This topic is mainly on Dharam and Meera's relationship, but it also spans out to different relationships we see in society or relationships which are prohibited.

Honestly, I have no issues with Dharam and Meera's relationship based on age. I used to when they first got married, but I have slowly come to like Dharam's character as he's the only male in the show whose character has developed realistically. Dharam is not that old. He's only a little past middle age, and yeah he may be as old as Ahem or even older, but that doesn't matter if Meera truly loves him.

HOWEVER, the fact that he is Vidya's father-in-law is what concerns me and stops me from liking their couple fully. It also made me think about what the limit is for love. Does love have a limit? Should love have a limit? Should love transcend all types of relationships?

Should parents ever accept a man for their daughter, who is the father-in-law of their other daughter? Is that right, morally or legally? Is love so great that moral/legal aspects should be ignored? Can't Dharam and Meera's relationship be called incest, and if it is, is incest ever right, even if both partners are consenting?

It concerns me that accepting such a relationship can open the door for other types of relationships, with the justification that partners are in love and thus should be able to get married.

What if in the future, a boy marries a woman who is his mother-in-law in relation?
What if a girl wants to marry her uncle?
What if a girl wants to marry her own father, or vice versa??

For a moment, let's forget about Dharam and Meera. I'm talking to fans and haters both. Let's forget about Dharam and Meera, and SNS as a show. What if this happened in our own family? What if we had a sister, and she fell in love with our father-in-law? Whether he is married or not is a whole other issue, but just think for a moment. If your father-in-law and your sister fell in love, would you ever support such a relationship?

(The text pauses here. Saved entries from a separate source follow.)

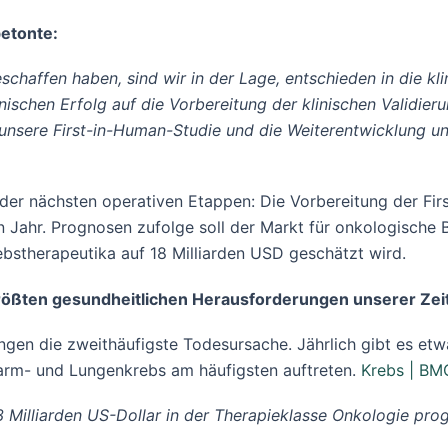
betonte:
chaffen haben, sind wir in der Lage, entschieden in die kl
ischen Erfolg auf die Vorbereitung der klinischen Validierun
 unsere First-in-Human-Studie und die Weiterentwicklung u
der nächsten operativen Etappen: Die Vorbereitung der Fi
n Jahr. Prognosen zufolge soll der Markt für onkologische 
bstherapeutika auf 18 Milliarden USD geschätzt wird.
 größten gesundheitlichen Herausforderungen unserer Zei
ungen die zweithäufigste Todesursache. Jährlich gibt es 
Darm- und Lungenkrebs am häufigsten auftreten.
Krebs | BM
Milliarden US-Dollar in der Therapieklasse Onkologie progn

Should love have limits? We'd like to say no, love shouldn't have limits, but then it opens the door and offers justification to all sorts of incestuous relationships.

Should incestuous relationships be accepted just because both partners are consenting and "in love"?

Again, this post is not meant to offend any fan group, but I am genuinely curious what members in this forum truly believe.

Can we truly support a Dharam and Meera in real life, or are people liking them only because the actors have superb chemistry (which cannot be denied)?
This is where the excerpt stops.